Вѣтеръ совершенно утихъ. Только прибой моря повторялъ каждую минуту свои удары въ сжатомъ воздухѣ прибрежныхъ пещеръ.
Поднявшись съ постели, которая стояла противъ окна, онъ увидалъ сквозь стекло нижней части окна какъ бы голубую занавѣску. Она была цвѣтомъ немного темнѣе воздуха; и медленно двигалась въ нему, какъ бы желая войти въ окно и заполнить всю комнату. Онъ зналъ, что это было море; но оно казалось очень маленькимъ и подымалось совершенно отвѣсно, какъ стѣна, вмѣсто того, чтобы вытянуться горизонтальной поверхностью. Это происходило отъ того, что длинные валы, ярко освѣщенные солнцемъ, не давали тѣней, и глазъ не получалъ впечатлѣнія перспективы.

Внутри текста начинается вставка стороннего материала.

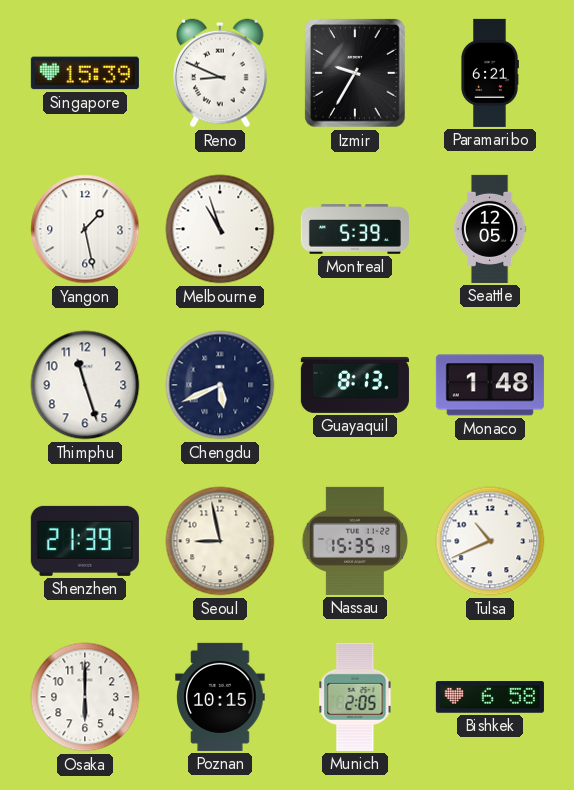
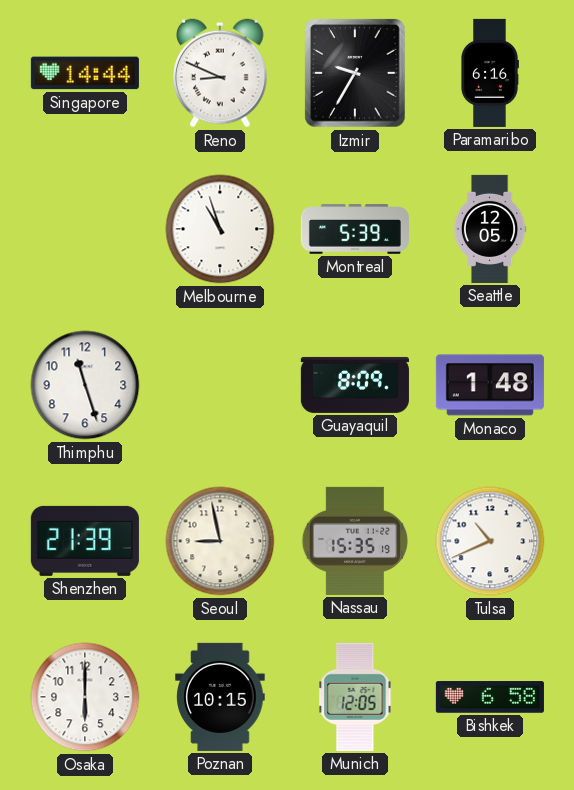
Singapore: 15:39 -> 14:44
Paramaribo: 6:21 -> 6:16
Yangon: 1:28 -> none
Chengdu: 5:41 -> none
Guayaquil: 8:13 -> 8:09
Munich: 2:05 -> 12:05
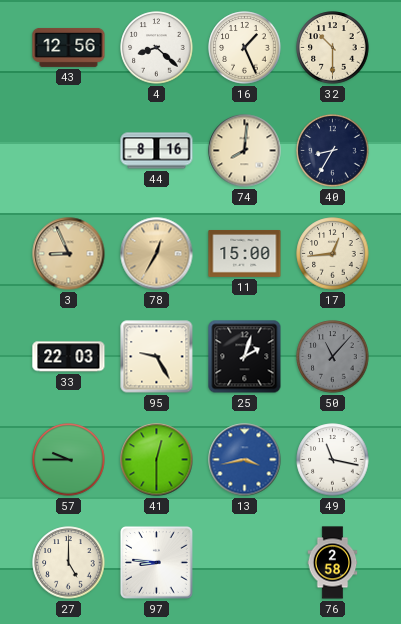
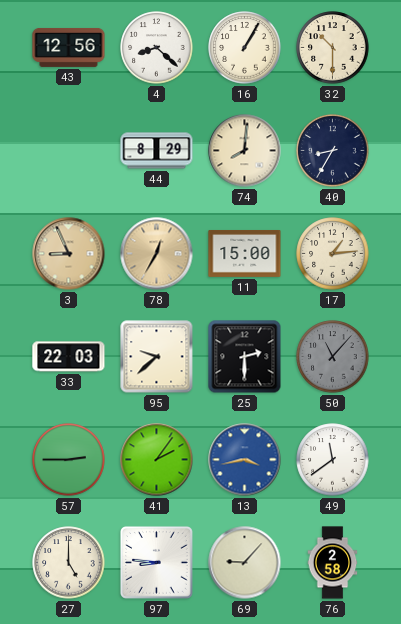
16: 1:26 -> 1:05
44: 8:16 -> 8:29
17: 12:44 -> 1:14
95: 9:25 -> 9:38
25: 2:03 -> 2:30
57: 9:45 -> 2:45
41: 12:30 -> 2:06
49: 11:17 -> 11:39
69: none -> 9:07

Онъ всталъ, накинулъ на себя платье и открылъ окно.
Спертый сырой воздухъ уходилъ изъ комнаты, а на его мѣсто съ моря вливался въ окно теплый воздухъ, нагрѣтый утренними лучами майскаго солнца.
Изъ окна виднѣлись только изломанные контуры скалъ, въ уступахъ которыхъ лежали кучи грязнаго снѣга, да кое-гдѣ цвѣли маленькіе бѣлые цвѣточки быльника, защищенные ковромъ мха. Чахлые цвѣточки Иванъ да Марья, блѣдно-желтые, какъ отъ голода, и голубовато-лиловые отъ стужи, показывали первымъ лучамъ лѣтняго солнца скудныя краски своей бѣдной родины. Ниже карабкался верескъ, свѣшиваясь надъ обрывомъ, а за нимъ лежалъ пластъ бѣлаго песку. Его распылило море, и тамъ и сямъ въ немъ торчали одинокія былинки дикаго овса. Дальше, окаймляя песокъ, темнымъ шарфомъ тянулись водоросли; повыше скопились растенія прошлаго года, уже почернѣвшія, покрытыя множествомъ улитокъ, сосновыми иглами, хворостомъ и рыбьими костями; ближе къ морю лежали бурыя кучи новаго, еще свѣжаго, кудряваго фукуса, образуя какъ бы синелевую обшивку.